Use the cross-framework mapping tables in stride.md for guidance.

4. Per-Element Threat Matrix

Build a summary matrix showing which STRIDE categories produced findings for each component or trust boundary. This mirrors the STRIDE per-element analysis approach:

Component	S	T	R	I	D	E	Findings
Auth controller	X					X	SPOOF-001, PRIV-003
API gateway		X		X	X		TAMP-002, DISC-001

5. Rank by Severity

Sort findings: critical > high > medium > low. Within the same severity, sort by confidence (high > medium > low).

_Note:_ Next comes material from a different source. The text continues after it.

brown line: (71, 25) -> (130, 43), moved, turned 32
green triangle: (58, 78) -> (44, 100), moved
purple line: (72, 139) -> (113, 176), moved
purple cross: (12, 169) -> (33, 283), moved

6. Produce Aggregate Output

Wrap the consolidated findings in the aggregate output format from shared/schemas/findings.md, including categories_checked, categories_skipped, total_findings, and by_severity.

7. Present Results

Output the consolidated report in the requested --format. Include:

• Summary: categories checked, total findings, severity breakdown.
• Per-element threat matrix.
• Findings list in severity order.
• Trust boundary analysis: findings that cross trust boundaries are highlighted as higher risk.

Expert Mode

If --depth expert is set, after consolidation, launch red team subagents to simulate exploitation of the findings. Each red team agent receives the consolidated findings and constructs multi-step attack chains that cross STRIDE categories (e.g., Spoofing leads to Elevation of Privilege).

Read ../../shared/frameworks/dread.md for DREAD scoring criteria. Each finding receives a DREAD score in expert mode.

Launch red team agents as parallel Task calls (same single-response rule). Red team output is appended to findings with prefix RT and metadata.tool set to "red-team".